On Thu, Oct 2, 2014 at 1:30 PM, Dimitri Fontaine <
dimitri@2ndquadrant.fr> wrote:
>
> Hi fellow hackers,
>
> I would like to work on a new feature allowing our users to assess the
> amount of trouble they will run into when running a DDL script on their
> production setups, *before* actually getting their services down.
>
> The main practical example I can offer here is the ALTER TABLE command.
> Recent releases are including very nice optimisations to it, so much so
> that it's becoming increasingly hard to answer some very basic
> questions:
>
> - what kind of locks will be taken? (exclusive, shared)
> - on what objects? (foreign keys, indexes, sequences, etc)
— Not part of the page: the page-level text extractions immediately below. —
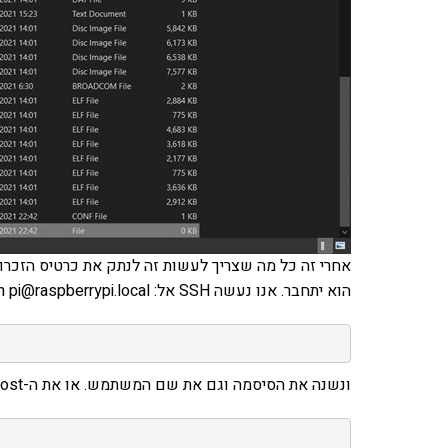
אחרי זה כל מה שצריך לעשות זה לנתק את כרטיס הזכרון,
הוא יתחבר. אנו נעשה SSH אל: ssh pi@raspberrypi.local עם הסיסמה raspberry. מייד אחרי החיבור אנו נריץ:
ונשנה את הסיסמה וגם את שם המשתמש. או את ה-host. אחרי כן מומלץ מאוד להריץ:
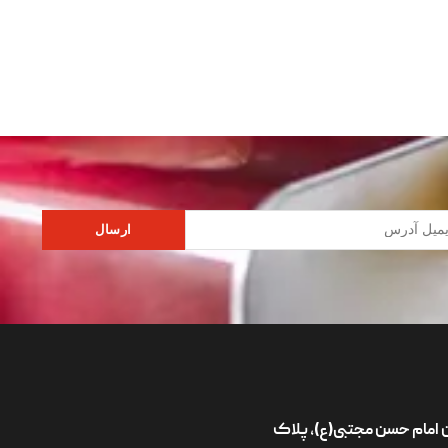
ارسال
ان امام حسن مجتبی(ع)، پلاک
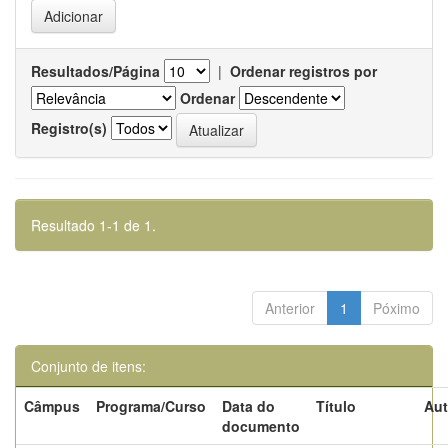
Resultados/Página
|
Ordenar registros por
Ordenar
Registro(s)
Resultado 1-1 de 1.
Anterior
1
Póximo
Conjunto de itens:
Câmpus
Programa/Curso
Data do
Título
Aut
documento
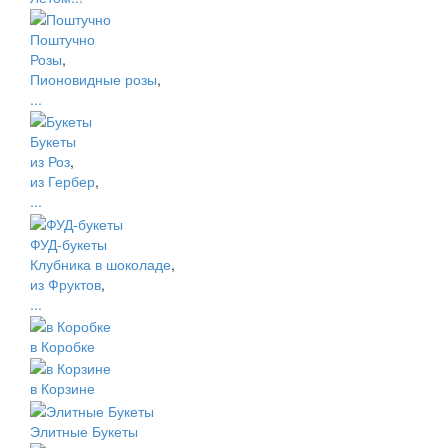
Поштучно
Розы
,
Пионовидные розы
,
...
Букеты
из Роз
,
из Гербер
,
...
ФУД-букеты
Клубника в шоколаде
,
из Фруктов
,
...
в Коробке
в Корзине
Элитные Букеты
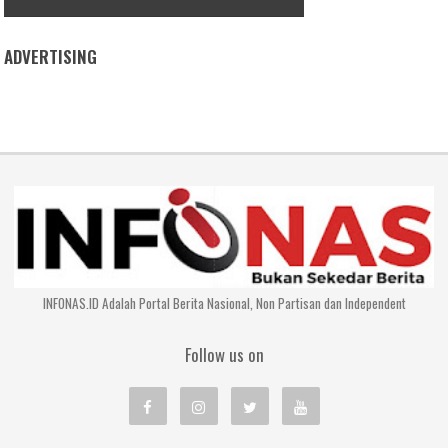
ADVERTISING
INFONAS.ID Adalah Portal Berita Nasional, Non Partisan dan Independent
Follow us on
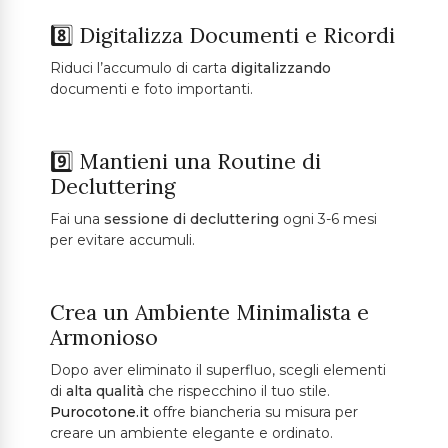
8️⃣ Digitalizza Documenti e Ricordi
Riduci l’accumulo di carta
digitalizzando
documenti e foto importanti.
9️⃣ Mantieni una Routine di
Decluttering
Fai una
sessione di decluttering
ogni 3-6 mesi
per evitare accumuli.
Crea un Ambiente Minimalista e
Armonioso
Dopo aver eliminato il superfluo, scegli elementi
di
alta qualità
che rispecchino il tuo stile.
Purocotone.it
offre biancheria su misura per
creare un ambiente elegante e ordinato.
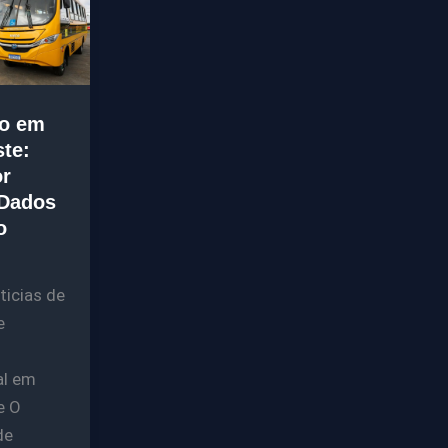
o em
te:
or
 Dados
o
icias de
e
al em
e O
de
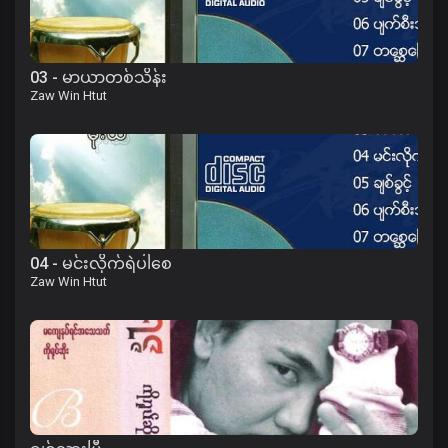
03 - မာယာတစ်သိန်း
Zaw Win Htut
04 - မင်းလိုက်ရဲပါစေ
Zaw Win Htut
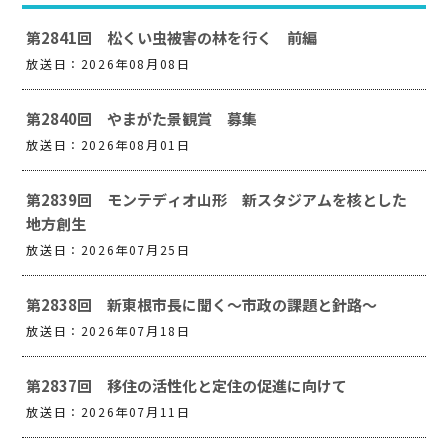
第2841回 松くい虫被害の林を行く 前編
放送日：2026年08月08日
第2840回 やまがた景観賞 募集
放送日：2026年08月01日
第2839回 モンテディオ山形 新スタジアムを核とした
地方創生
放送日：2026年07月25日
第2838回 新東根市長に聞く～市政の課題と針路～
放送日：2026年07月18日
第2837回 移住の活性化と定住の促進に向けて
放送日：2026年07月11日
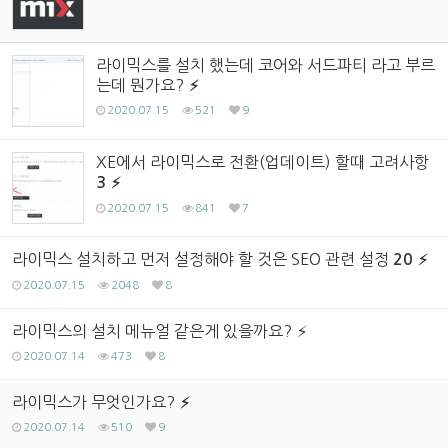
라이믹스를 설치 했는데 코어와 서드파티 라고 부르
는데 뭔가요?
2020.07.15
521
9
XE에서 라이믹스로 전환(업데이트) 할때 고려사항
3
2020.07.15
841
7
라이믹스 설치하고 먼저 설정해야 할 것은 SEO 관련 설정
20
2020.07.15
2048
8
라이믹스의 설치 메뉴얼 같은게 있을까요?
2020.07.14
473
8
라이믹스가 무엇인가요?
2020.07.14
510
9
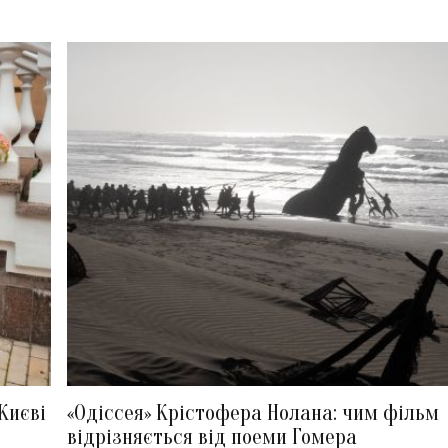
Києві
«Одіссея» Крістофера Нолана: чим фільм
відрізняється від поеми Гомера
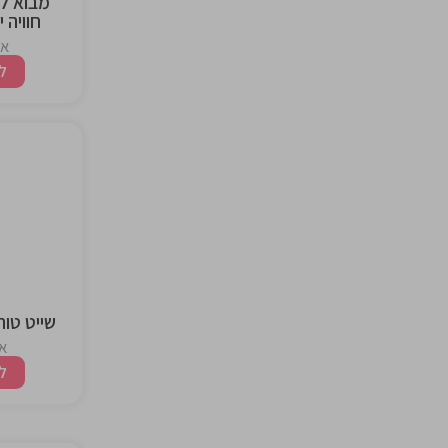
חוויה 
אז
ל
the
ng
שייט טור
אז
ל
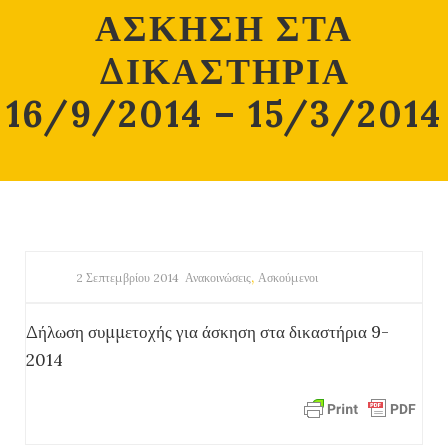
ΑΣΚΗΣΗ ΣΤΑ
ΔΙΚΑΣΤΗΡΙΑ
16/9/2014 – 15/3/2014
,
2 Σεπτεμβρίου 2014
Ανακοινώσεις
Ασκούμενοι
Δήλωση συμμετοχής για άσκηση στα δικαστήρια 9-
2014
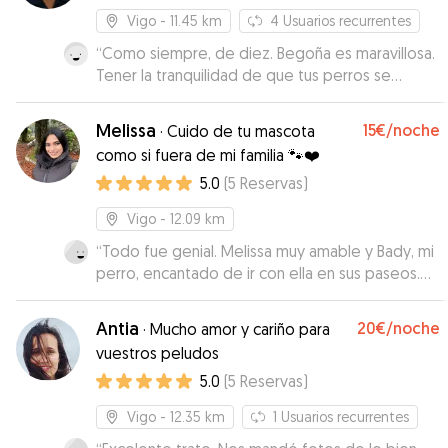
Vigo
- 11.45 km
4
Usuarios recurrentes
“
Como siempre, de diez. Begoña es maravillosa.
Tener la tranquilidad de que tus perros se
quedan bien cuidados, atendidos con cariño y
seguros no tiene precio.
”
Melissa
15€
/noche
·
Cuido de tu mascota
como si fuera de mi familia 🐾❤️
5.0
(
5
Reservas
)
Vigo
- 12.09 km
“
Todo fue genial. Melissa muy amable y Bady, mi
perro, encantado de ir con ella en sus paseos.
Súper recomendable 🥰
”
Antia
20€
/noche
·
Mucho amor y cariño para
vuestros peludos
5.0
(
5
Reservas
)
Vigo
- 12.35 km
1
Usuarios recurrentes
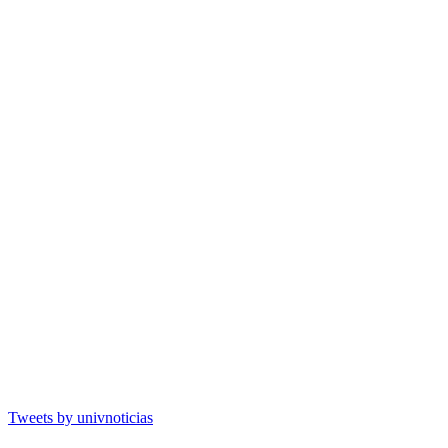
Tweets by univnoticias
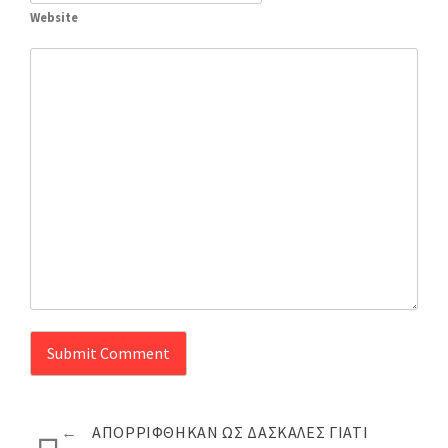
Website
←
ΑΠΟΡΡΊΦΘΗΚΑΝ ΩΣ ΔΑΣΚΆΛΕΣ ΓΙΑΤΊ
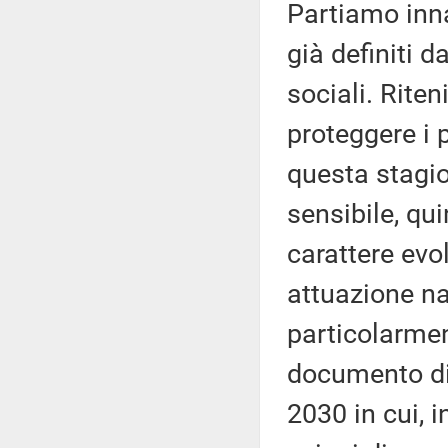
Partiamo inn
già definiti d
sociali. Rite
proteggere i 
questa stagio
sensibile, qu
carattere evol
attuazione na
particolarme
documento di 
2030 in cui, 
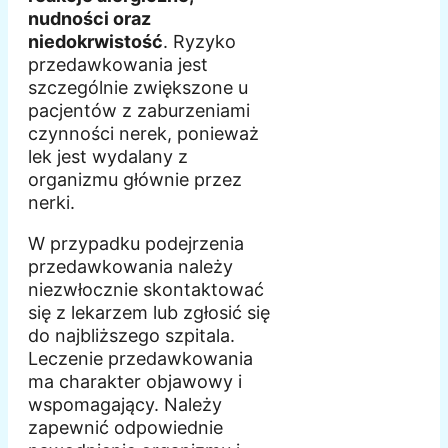
nudności oraz
niedokrwistość
. Ryzyko
przedawkowania jest
szczególnie zwiększone u
pacjentów z zaburzeniami
czynności nerek, ponieważ
lek jest wydalany z
organizmu głównie przez
nerki.
W przypadku podejrzenia
przedawkowania należy
niezwłocznie skontaktować
się z lekarzem lub zgłosić się
do najbliższego szpitala.
Leczenie przedawkowania
ma charakter objawowy i
wspomagający. Należy
zapewnić odpowiednie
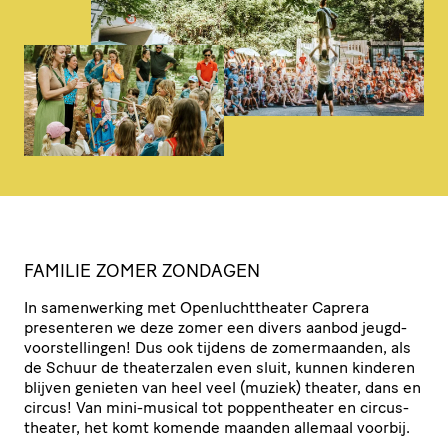
FAMILIE ZOMER ZONDAGEN
In samen­wer­king met Open­lucht­the­ater Caprera
presenteren we deze zomer een divers aanbod jeugd­
voor­stel­lingen! Dus ook tijdens de zomer­maanden, als
de Schuur de thea­ter­zalen even sluit, kunnen kinderen
blijven genieten van heel veel (muziek) theater, dans en
circus! Van mini-musical tot poppen­the­ater en circus­
the­ater, het komt komende maanden allemaal voorbij.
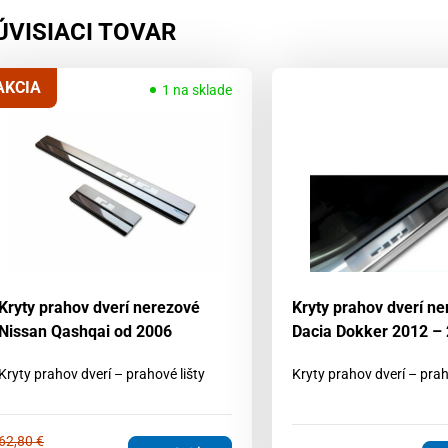
ÚVISIACI TOVAR
AKCIA
1 na sklade
Kryty prahov dverí nerezové
Kryty prahov dverí n
Nissan Qashqai od 2006
Dacia Dokker 2012 –
Kryty prahov dverí – prahové lišty
Kryty prahov dverí – prah
62,80
€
> - will the table have to be rewritten? the indexes?
>
> Of course the docs are answering parts of those, but in particular the
> table rewriting rules are complex enough that “accidental DBAs” will
> fail to predict if the target data type is binary coercible to the
> current one.
>
> Questions:
>
> 1. Do you agree that a systematic way to report what a DDL command (or
> script, or transaction) is going to do on your production database
> is a feature we should provide to our growing user base?
>
> 2. What do you think such a feature should look like?
>
> 3. Does it make sense to support the whole set of DDL commands from the
> get go (or ever) when most of them are only taking locks in their
> own pg_catalog entry anyway?
>
> Provided that we are able to converge towards a common enough answer to
> those questions, I propose to hack my way around and send patches to
> have it (the common answer) available in the next PostgreSQL release.